* [TASK TO COMPLETE]: Where the line with "58 minutes ago" appears below, start writing out lines exactly, and finish with the line with "Jeff's Blog", which is included; write out nothing else.

##########

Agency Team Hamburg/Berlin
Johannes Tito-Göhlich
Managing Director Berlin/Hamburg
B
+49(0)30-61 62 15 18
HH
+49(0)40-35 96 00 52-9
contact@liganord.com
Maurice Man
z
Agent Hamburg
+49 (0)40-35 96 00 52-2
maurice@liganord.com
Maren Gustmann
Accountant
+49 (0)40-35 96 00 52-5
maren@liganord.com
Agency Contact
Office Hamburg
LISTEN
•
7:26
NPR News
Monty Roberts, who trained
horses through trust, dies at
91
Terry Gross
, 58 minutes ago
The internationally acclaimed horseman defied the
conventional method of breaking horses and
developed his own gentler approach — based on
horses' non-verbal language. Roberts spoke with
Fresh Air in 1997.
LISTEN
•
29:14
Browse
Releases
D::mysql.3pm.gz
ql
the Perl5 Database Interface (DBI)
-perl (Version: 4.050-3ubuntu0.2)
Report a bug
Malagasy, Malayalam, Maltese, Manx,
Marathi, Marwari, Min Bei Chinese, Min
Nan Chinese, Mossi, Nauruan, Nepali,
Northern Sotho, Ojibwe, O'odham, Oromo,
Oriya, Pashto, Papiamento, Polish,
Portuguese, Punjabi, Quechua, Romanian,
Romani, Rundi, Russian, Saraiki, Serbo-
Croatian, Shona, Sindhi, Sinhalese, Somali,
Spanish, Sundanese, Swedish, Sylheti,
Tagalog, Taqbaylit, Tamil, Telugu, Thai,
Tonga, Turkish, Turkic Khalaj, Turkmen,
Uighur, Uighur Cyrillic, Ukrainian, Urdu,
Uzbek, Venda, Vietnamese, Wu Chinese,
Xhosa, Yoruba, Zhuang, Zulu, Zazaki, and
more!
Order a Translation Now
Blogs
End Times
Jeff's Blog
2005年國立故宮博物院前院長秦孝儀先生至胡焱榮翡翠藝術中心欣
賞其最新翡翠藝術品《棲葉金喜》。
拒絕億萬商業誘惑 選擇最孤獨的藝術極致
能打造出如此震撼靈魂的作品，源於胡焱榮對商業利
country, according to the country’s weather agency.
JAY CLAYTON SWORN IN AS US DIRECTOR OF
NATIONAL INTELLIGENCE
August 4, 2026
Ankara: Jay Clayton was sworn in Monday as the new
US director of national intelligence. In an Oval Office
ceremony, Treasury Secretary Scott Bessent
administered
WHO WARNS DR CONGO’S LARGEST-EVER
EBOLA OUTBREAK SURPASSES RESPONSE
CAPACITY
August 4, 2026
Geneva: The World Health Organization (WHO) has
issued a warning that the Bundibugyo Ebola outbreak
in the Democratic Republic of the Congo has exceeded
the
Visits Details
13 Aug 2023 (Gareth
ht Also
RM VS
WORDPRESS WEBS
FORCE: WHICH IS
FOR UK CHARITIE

##########

* [RESPONSE FOR THIS EXERCISE]:
, 58 minutes ago
The internationally acclaimed horseman defied the
conventional method of breaking horses and
developed his own gentler approach — based on
horses' non-verbal language. Roberts spoke with
Fresh Air in 1997.
LISTEN
•
29:14
Browse
Releases
D::mysql.3pm.gz
ql
the Perl5 Database Interface (DBI)
-perl (Version: 4.050-3ubuntu0.2)
Report a bug
Malagasy, Malayalam, Maltese, Manx,
Marathi, Marwari, Min Bei Chinese, Min
Nan Chinese, Mossi, Nauruan, Nepali,
Northern Sotho, Ojibwe, O'odham, Oromo,
Oriya, Pashto, Papiamento, Polish,
Portuguese, Punjabi, Quechua, Romanian,
Romani, Rundi, Russian, Saraiki, Serbo-
Croatian, Shona, Sindhi, Sinhalese, Somali,
Spanish, Sundanese, Swedish, Sylheti,
Tagalog, Taqbaylit, Tamil, Telugu, Thai,
Tonga, Turkish, Turkic Khalaj, Turkmen,
Uighur, Uighur Cyrillic, Ukrainian, Urdu,
Uzbek, Venda, Vietnamese, Wu Chinese,
Xhosa, Yoruba, Zhuang, Zulu, Zazaki, and
more!
Order a Translation Now
Blogs
End Times
Jeff's Blog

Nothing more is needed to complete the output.